As Director of AI, you will lead and expand a group of algorithm engineers embedded in Product pods, play a pivotal role in roadmap planning, and balance cutting-edge research with practical productization. You will drive cross-organizational initiatives that elevate our products and operations, defend our competitive moat, and unlock new opportunities for growth and innovation.
Key Responsibilities
Team & Talent Leadership
Manage, mentor, and inspire a team of algorithm engineers, fostering technical excellence and career growth.
Scale the AI team through hiring, skill development, and cultivating a strong data science culture.
Promote cross-functional collaboration, execution, knowledge sharing, and experimentation.
Attract senior AI talent to build strong teams.
AI Roadmap & Innovation
Execute the AI roadmap, aligned with the company strategy and product vision.
Introduce state-of-the-art techniques to solve complex challenges.
Drive initiatives that push the boundaries of whats possible, turning AI into a measurable business differentiator.
Technical Leadership
Personally led the resolution of the most complex AI/ML challenges.
Architect and guide the implementation of production-ready ML systems, ensuring robustness, accuracy, and low latency.
Maintain a strong applied research perspective while delivering practical, business-impacting solutions.
Defending & Expanding Our Moat
Keep us ahead of industry shifts by monitoring emerging technologies and evaluating competitive threats.
Build defensible AI assets – unique data pipelines, proprietary models, domain-specific enhancements – that are hard to replicate.
Shape intellectual property (publications, patents, methodologies) that strengthens our positioning.

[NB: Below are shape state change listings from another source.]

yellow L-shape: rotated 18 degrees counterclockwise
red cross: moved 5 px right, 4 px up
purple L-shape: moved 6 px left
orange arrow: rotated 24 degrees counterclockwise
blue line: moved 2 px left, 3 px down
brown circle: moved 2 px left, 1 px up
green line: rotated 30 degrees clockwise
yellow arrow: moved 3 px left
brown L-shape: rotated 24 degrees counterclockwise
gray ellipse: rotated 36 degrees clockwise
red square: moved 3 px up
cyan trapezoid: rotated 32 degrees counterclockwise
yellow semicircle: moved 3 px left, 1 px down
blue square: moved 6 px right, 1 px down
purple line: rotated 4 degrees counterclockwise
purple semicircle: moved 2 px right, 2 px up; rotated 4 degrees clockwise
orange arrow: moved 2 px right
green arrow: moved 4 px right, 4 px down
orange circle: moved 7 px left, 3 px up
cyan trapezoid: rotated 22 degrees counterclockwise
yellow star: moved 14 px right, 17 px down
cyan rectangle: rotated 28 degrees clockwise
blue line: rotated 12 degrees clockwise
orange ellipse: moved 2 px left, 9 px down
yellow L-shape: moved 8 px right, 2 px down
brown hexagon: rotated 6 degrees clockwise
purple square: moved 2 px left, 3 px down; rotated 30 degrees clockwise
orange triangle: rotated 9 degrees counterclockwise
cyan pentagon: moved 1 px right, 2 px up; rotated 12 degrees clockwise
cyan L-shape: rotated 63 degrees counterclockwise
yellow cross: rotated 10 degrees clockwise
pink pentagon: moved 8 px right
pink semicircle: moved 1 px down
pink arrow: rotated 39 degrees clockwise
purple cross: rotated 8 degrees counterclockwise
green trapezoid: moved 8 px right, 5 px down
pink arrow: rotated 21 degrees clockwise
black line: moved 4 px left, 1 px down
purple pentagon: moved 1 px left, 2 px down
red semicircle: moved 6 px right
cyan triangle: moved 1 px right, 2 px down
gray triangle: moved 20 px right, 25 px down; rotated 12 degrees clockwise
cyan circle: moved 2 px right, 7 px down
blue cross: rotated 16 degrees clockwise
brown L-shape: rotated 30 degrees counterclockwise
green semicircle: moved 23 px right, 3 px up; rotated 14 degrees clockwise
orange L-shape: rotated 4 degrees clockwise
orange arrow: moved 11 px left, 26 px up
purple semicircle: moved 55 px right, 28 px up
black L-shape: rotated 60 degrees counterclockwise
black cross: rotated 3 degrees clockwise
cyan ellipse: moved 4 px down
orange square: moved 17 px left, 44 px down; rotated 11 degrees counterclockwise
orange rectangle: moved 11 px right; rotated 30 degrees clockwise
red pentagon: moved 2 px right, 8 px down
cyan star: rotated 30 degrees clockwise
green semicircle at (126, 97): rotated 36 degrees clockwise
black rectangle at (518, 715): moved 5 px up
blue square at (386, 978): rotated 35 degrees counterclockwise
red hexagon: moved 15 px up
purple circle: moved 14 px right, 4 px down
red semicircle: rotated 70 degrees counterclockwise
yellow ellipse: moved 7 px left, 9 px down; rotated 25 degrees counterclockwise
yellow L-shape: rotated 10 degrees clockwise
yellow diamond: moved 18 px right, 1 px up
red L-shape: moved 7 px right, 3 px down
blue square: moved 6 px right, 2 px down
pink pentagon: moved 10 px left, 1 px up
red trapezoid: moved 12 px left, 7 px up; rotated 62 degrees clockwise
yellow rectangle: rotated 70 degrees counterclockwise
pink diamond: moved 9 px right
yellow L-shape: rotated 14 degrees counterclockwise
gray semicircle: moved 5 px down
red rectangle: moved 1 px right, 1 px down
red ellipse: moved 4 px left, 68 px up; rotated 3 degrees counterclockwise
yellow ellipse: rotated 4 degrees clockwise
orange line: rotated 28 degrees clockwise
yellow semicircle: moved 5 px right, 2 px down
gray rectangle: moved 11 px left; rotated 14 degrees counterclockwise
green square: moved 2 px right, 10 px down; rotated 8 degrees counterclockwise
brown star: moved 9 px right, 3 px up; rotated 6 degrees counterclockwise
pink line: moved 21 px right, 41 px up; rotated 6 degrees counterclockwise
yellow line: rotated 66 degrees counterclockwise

10+ years of professional experience in AI/ML and data science with at least 5 years in leadership roles.
Advanced degree (MSc/PhD) in Computer Science, Mathematics, or related field.
Proven success leading data science / AI teams in production environments.
Strong grounding in ML/DL, model architectures, and data pipelines.
Track record of translating research into scalable production systems with measurable business impact.
Practical trade-off mindset – build vs. buy, open-source vs. proprietary, etc.
Excellent communication skills – capable of influencing executives, mentoring engineers, and educating non-technical stakeholders.
Passion for continuous learning, innovation, and knowledge sharing.